Riferendosi al meccanismo detto del “28mo regime”, che non prevede l’armonizzazione normativa tra i paesi ma la nascita di un regime legale parallelo, Mario Draghi ha citato il caso dell’unione dei mercati di capitale, un argomento tedioso, sul tavolo europeo da anni perché bloccato da interessi nazionali contrastanti. A Gent, in febbraio, il ministro delle Finanze francese Bruno Le Maire aveva esortato ad agire rapidamente su questo fronte, anche perseguendo collaborazioni nazionali.
Il meccanismo detto del “28mo regime” permetterebbe di aggirare l’opposizione a una armonizzazione tout court delle regole. Nei fatti offre alle parti contraenti la possibilità di scegliere tra due sistemi di diritto contrattuale. In passato, il meccanismo è stato utilizzato per mettere a punto lo statuto di Societas Europæa, o società europea. Era stato fatto proprio da un ex premier italiano, Mario Monti , nel suo rapporto sul mercato unico del 2010.

Stop alla frammentazione del mercato unico
Si calcola che vi sia un monte risparmio in Europa di 33 mila miliardi di euro, e che ogni anno 300 miliardi siano investiti all’estero, in particolare gli Stati Uniti. La frammentazione del mercato unico non è più giustificabile. È diventata nei fatti un ostacolo alla crescita. Sul fronte dell’unione dei mercati di capitale, l’Italia è sullo stesso fronte della Francia. Freddi sono paesi piccoli che del loro centro finanziario hanno fatto una ragion d’essere: il Lussemburgo, ma anche l’Irlanda e i Paesi Bassi.
Mentre questi paesi temono un aumento dei costi e una loro eventuale marginalizzazione, la Germania appare in mezzo al guado. Per anni Berlino è stata fredda all’idea di creare una unione finanziaria, probabilmente per inconfessabili interessi localistici, oggi il cancelliere Olaf Scholz sembra essersi ricreduto (almeno così è sembrato in occasione del vertice europeo di marzo). Si tratta ora per lui di convincere il suo ministro delle Finanze, il liberale Christian Lindner.

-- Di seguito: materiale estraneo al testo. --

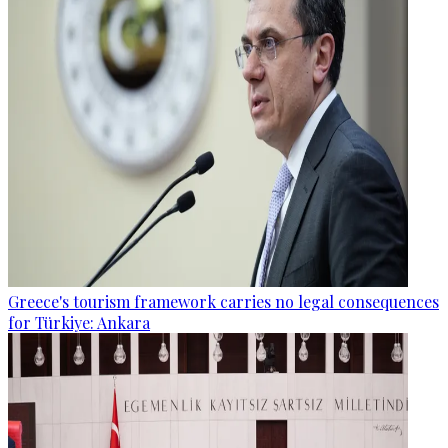
Greece's tourism framework carries no legal consequences
for Türkiye: Ankara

«I nostri rivali ci stanno superando perché possono agire come un unico paese con un’unica strategia e allineare tutti gli strumenti e le politiche necessarie – ha concluso Mario Draghi a La Hulpe -. Se vogliamo essere alla loro altezza, avremo bisogno di un partenariato rinnovato tra gli Stati membri, una ridefinizione della nostra Unione che non sia meno ambiziosa di quella che i Padri Fondatori fecero 70 anni fa con la creazione della Comunità europea del carbone e dell’acciaio».